EXERCISE MATERIAL >>

[Start of section]

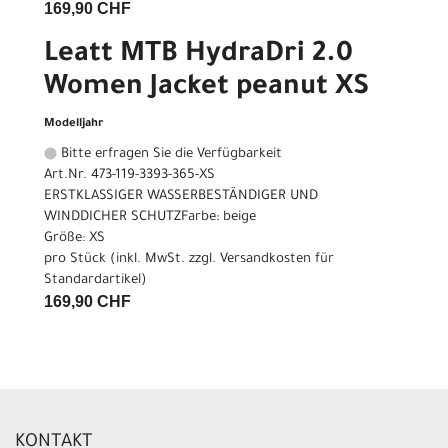
169,90 CHF
Leatt MTB HydraDri 2.0
Women Jacket peanut XS
Modelljahr
Bitte erfragen Sie die Verfügbarkeit
Art.Nr. 473-119-3393-365-XS
ERSTKLASSIGER WASSERBESTÄNDIGER UND
WINDDICHER SCHUTZFarbe: beige
Größe: XS
pro Stück (inkl. MwSt. zzgl.
Versandkosten für
Standardartikel
)
169,90 CHF
KONTAKT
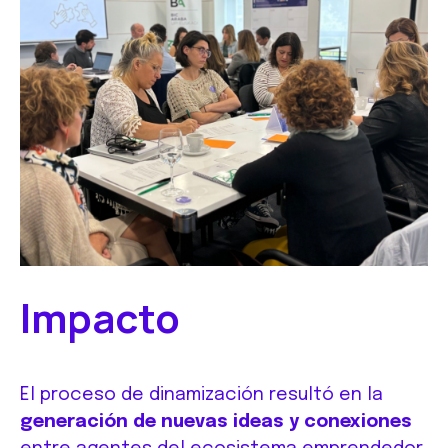
Impacto
El proceso de dinamización resultó en la
generación de nuevas ideas y conexiones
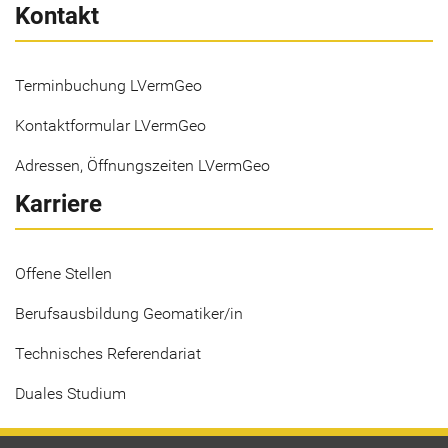
Kontakt
Terminbuchung LVermGeo
Kontaktformular LVermGeo
Adressen, Öffnungszeiten LVermGeo
Karriere
Offene Stellen
Berufsausbildung Geomatiker/in
Technisches Referendariat
Duales Studium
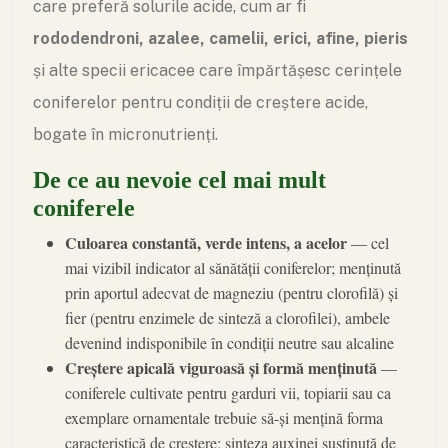
care preferă solurile acide, cum ar fi
rododendroni, azalee, camelii, erici, afine, pieris
și alte specii ericacee care împărtășesc cerințele
coniferelor pentru condiții de creștere acide,
bogate în micronutrienți.
De ce au nevoie cel mai mult
coniferele
Culoarea constantă, verde intens, a acelor
— cel
mai vizibil indicator al sănătății coniferelor; menținută
prin aportul adecvat de magneziu (pentru clorofilă) și
fier (pentru enzimele de sinteză a clorofilei), ambele
devenind indisponibile în condiții neutre sau alcaline
Creștere apicală viguroasă și formă menținută
—
coniferele cultivate pentru garduri vii, topiarii sau ca
exemplare ornamentale trebuie să-și mențină forma
caracteristică de creștere; sinteza auxinei susținută de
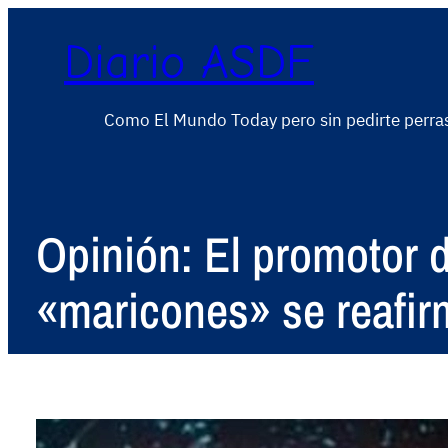
Diario ASDF
Como El Mundo Today pero sin pedirte perra
Opinión: El promotor d
«maricones» se reafirm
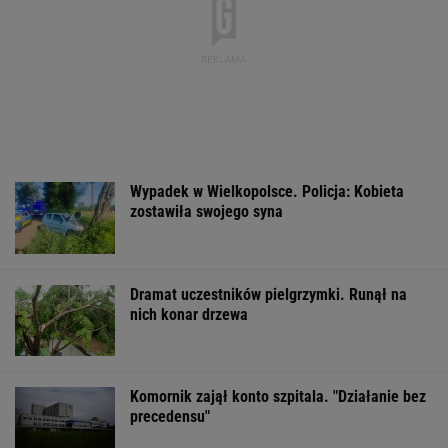
Do tej pory znane głównie z Europy
Zachodniej. Teraz takie miejsca powstają w
Polsce
MATERIAŁ PROMOCYJNY
Wyniki Lotto
Pomysł Glapińskiego z
Nadciąga OKI. 
06.08.2026 -
negatywną oceną EBC.
weto Nawrocki
EkstraPensja,
NBP załamałby zakaz
Minister Domań
EkstraPremia,
odpowiada
Kaskada, Lotto,
LottoPlus, MiniLotto,
MultiMulti
WSPÓŁPRACA PŁATNA Z WYBORCZA.PL
ZROZUM, POZNAJ, ODKRYWAJ
SEKCJA Z SUBSKRYPCJĄ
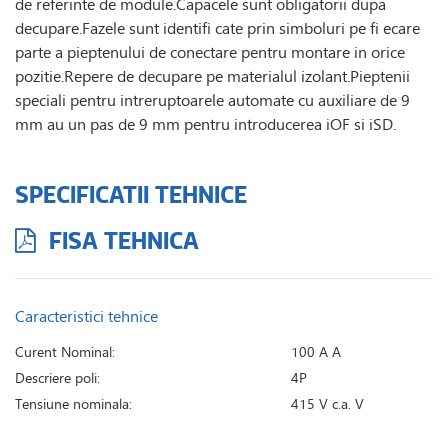
de referinte de module.Capacele sunt obligatorii dupa
decupare.Fazele sunt identifi cate prin simboluri pe fi ecare
parte a pieptenului de conectare pentru montare in orice
pozitie.Repere de decupare pe materialul izolant.Pieptenii
speciali pentru intreruptoarele automate cu auxiliare de 9
mm au un pas de 9 mm pentru introducerea iOF si iSD.
SPECIFICATII TEHNICE
FISA TEHNICA
Caracteristici tehnice
Curent Nominal:
100 A A
Descriere poli:
4P
Tensiune nominala:
415 V c.a. V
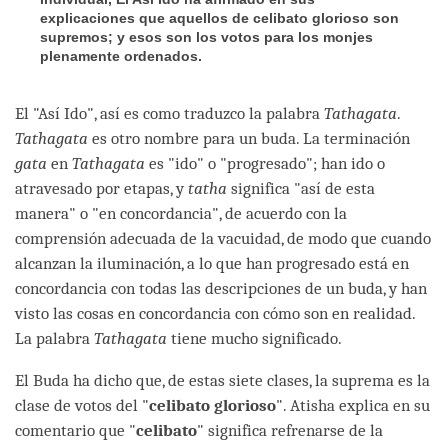
explicaciones que aquellos de celibato glorioso son
supremos; y esos son los votos para los monjes
plenamente ordenados.
El "Así Ido", así es como traduzco la palabra
Tathagata
.
Tathagata
es otro nombre para un buda. La terminación
gata
en
Tathagata
es "ido" o "progresado"; han ido o
atravesado por etapas, y
tatha
significa "así de esta
manera" o "en concordancia", de acuerdo con la
comprensión adecuada de la vacuidad, de modo que cuando
alcanzan la iluminación, a lo que han progresado está en
concordancia con todas las descripciones de un buda, y han
visto las cosas en concordancia con cómo son en realidad.
La palabra
Tathagata
tiene mucho significado.
El Buda ha dicho que, de estas siete clases, la suprema es la
clase de votos del "
celibato glorioso
". Atisha explica en su
comentario que "
celibato
" significa refrenarse de la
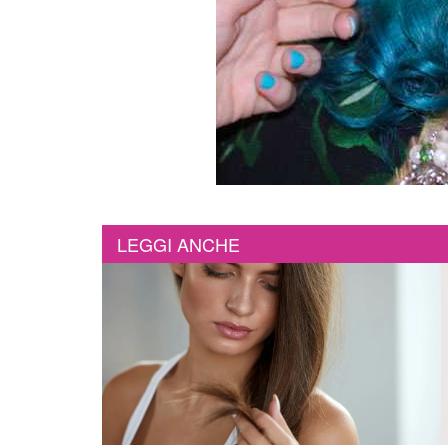
LEGGI ANCHE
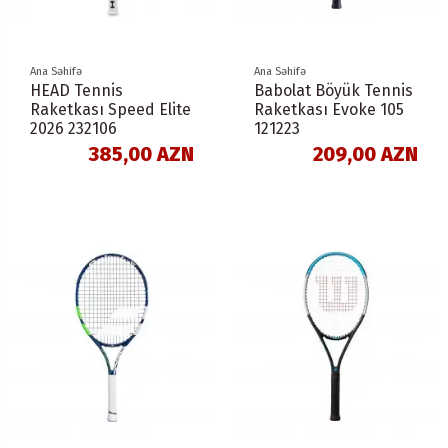
Ana Səhifə
Ana Səhifə
HEAD Tennis
Babolat Böyük Tennis
Raketkası Speed Elite
Raketkası Evoke 105
2026 232106
121223
385,00 AZN
209,00 AZN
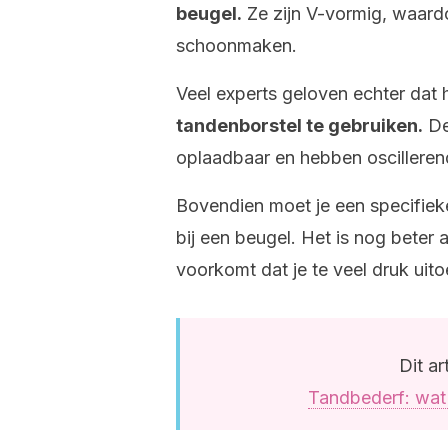
beugel.
Ze zijn V-vormig, waard
schoonmaken.
Veel experts geloven echter dat 
tandenborstel te gebruiken.
De
oplaadbaar en hebben oscilleren
Bovendien moet je een specifie
bij een beugel. Het is nog beter 
voorkomt dat je te veel druk uito
Dit ar
Tandbederf: wat 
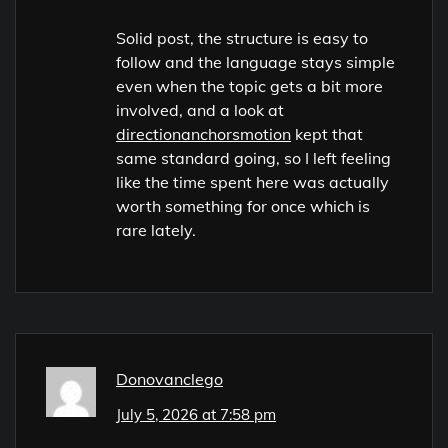
Solid post, the structure is easy to
follow and the language stays simple
even when the topic gets a bit more
involved, and a look at
directionanchorsmotion
kept that
same standard going, so I left feeling
like the time spent here was actually
worth something for once which is
rare lately.
Donovanclego
July 5, 2026 at 7:58 pm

[End of section]

WHAT IS REQUIRED >>
Retrieve each line from the records above where the word "progresado" occurs.

OUTPUT OF THE TASK >>
es "ido" o "progresado"; han ido o
alcanzan la iluminación, a lo que han progresado está en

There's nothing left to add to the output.